(SOURCE INFORMATION)
[Start of section]

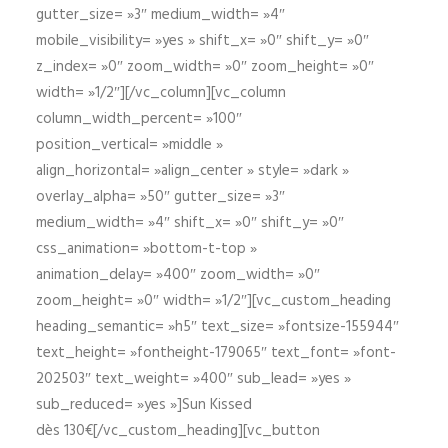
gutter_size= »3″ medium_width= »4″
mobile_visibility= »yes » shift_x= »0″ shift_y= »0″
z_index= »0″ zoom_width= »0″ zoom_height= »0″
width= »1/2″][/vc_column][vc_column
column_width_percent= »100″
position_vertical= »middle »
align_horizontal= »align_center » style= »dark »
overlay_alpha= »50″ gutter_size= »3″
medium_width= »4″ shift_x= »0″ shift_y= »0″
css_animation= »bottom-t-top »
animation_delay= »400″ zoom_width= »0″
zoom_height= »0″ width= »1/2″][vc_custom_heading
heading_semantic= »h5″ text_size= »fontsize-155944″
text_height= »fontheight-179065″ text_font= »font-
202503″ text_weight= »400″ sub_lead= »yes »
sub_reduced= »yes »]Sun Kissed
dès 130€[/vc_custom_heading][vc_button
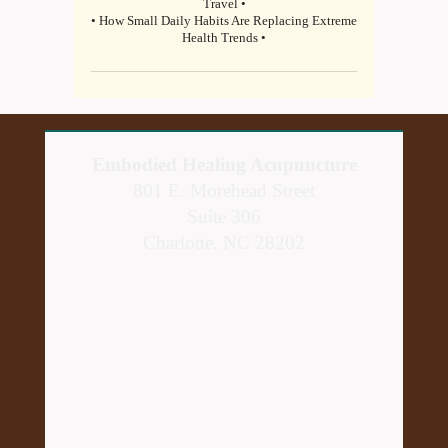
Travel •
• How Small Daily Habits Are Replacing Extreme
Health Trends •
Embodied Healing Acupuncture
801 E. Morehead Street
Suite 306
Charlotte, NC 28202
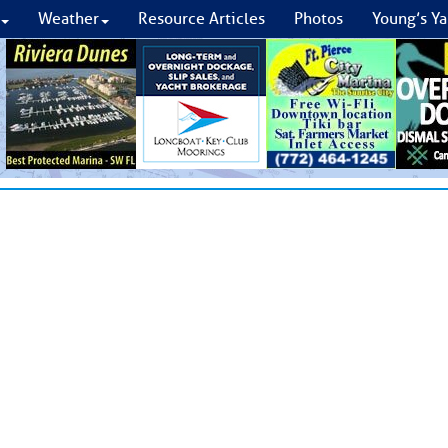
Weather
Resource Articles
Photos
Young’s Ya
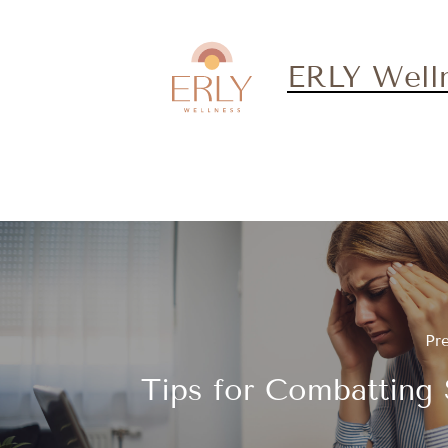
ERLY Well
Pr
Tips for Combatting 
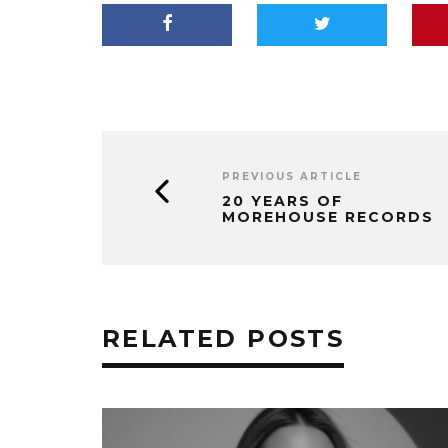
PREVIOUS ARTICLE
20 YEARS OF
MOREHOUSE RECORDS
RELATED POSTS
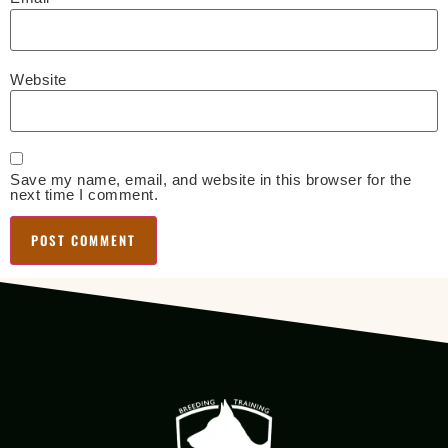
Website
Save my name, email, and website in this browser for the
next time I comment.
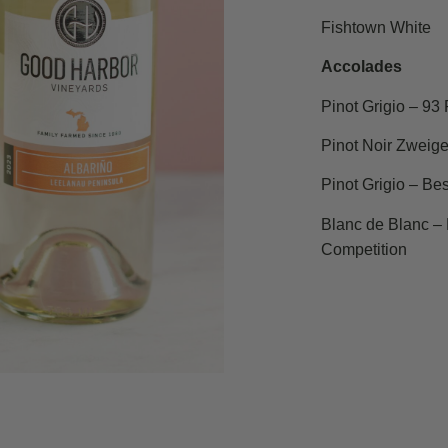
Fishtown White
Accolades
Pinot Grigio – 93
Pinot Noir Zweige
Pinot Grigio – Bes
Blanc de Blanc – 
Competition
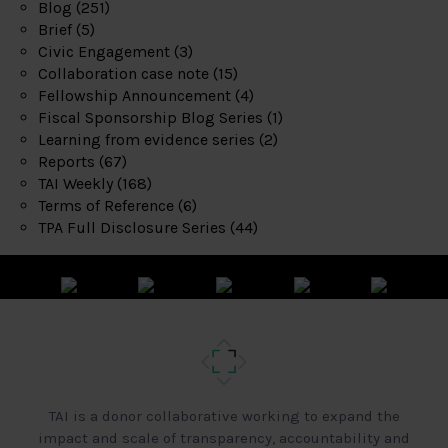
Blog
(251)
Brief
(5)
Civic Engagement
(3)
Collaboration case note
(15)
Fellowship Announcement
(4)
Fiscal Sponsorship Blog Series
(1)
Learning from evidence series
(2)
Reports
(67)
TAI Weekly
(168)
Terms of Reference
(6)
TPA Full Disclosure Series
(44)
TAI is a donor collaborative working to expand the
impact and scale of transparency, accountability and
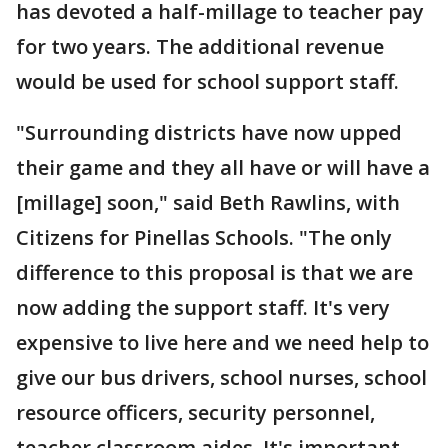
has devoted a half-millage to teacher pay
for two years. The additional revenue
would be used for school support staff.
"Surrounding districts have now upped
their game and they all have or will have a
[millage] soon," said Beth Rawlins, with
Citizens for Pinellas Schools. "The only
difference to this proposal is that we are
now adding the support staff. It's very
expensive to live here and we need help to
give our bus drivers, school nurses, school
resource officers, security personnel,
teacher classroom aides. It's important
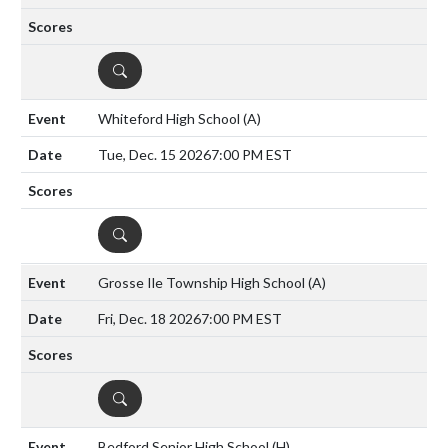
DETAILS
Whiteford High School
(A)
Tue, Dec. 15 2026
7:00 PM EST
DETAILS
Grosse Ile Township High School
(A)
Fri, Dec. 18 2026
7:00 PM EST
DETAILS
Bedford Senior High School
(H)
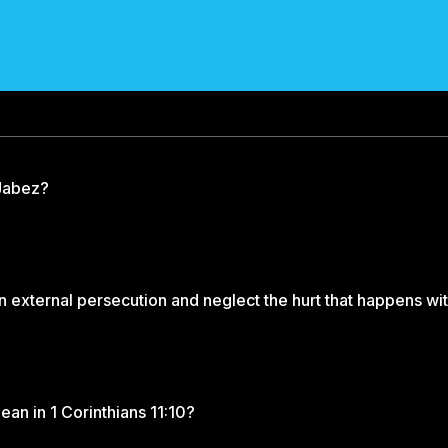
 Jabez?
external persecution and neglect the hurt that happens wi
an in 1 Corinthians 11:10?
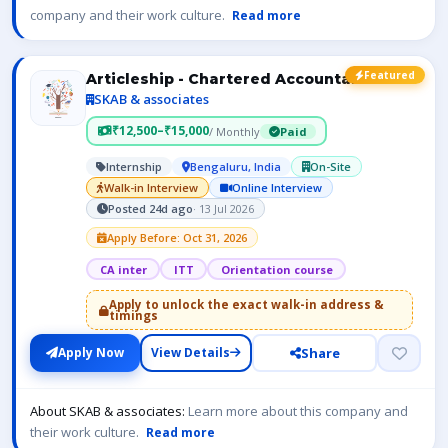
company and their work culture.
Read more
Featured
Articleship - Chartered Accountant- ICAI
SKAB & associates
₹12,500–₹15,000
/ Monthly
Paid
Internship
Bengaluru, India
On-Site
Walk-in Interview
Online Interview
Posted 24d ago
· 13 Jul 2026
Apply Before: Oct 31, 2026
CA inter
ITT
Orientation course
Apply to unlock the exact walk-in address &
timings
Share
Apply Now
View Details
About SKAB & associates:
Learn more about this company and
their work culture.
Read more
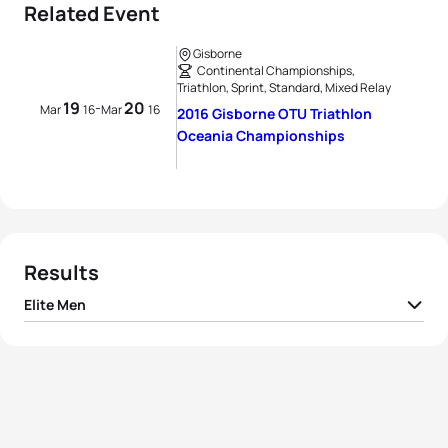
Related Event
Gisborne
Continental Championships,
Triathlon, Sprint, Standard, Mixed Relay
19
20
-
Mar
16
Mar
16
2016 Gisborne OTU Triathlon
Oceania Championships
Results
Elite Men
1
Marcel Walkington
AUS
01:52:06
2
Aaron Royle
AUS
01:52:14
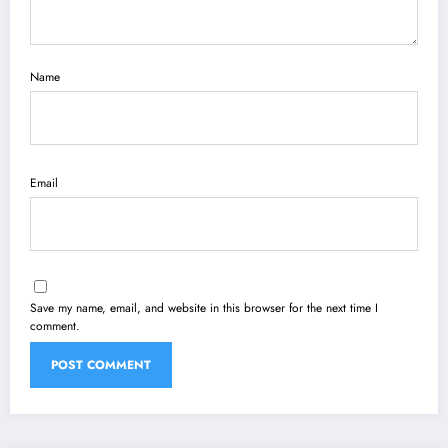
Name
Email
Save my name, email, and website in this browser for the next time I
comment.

[End of section]

(EXERCISE GOAL) Check every line of the records, and copy the ones that hold the word "Pinot".

(RESPONSE AREA)
Pinot Grigio – 93
Pinot Noir Zweige
Pinot Grigio – Bes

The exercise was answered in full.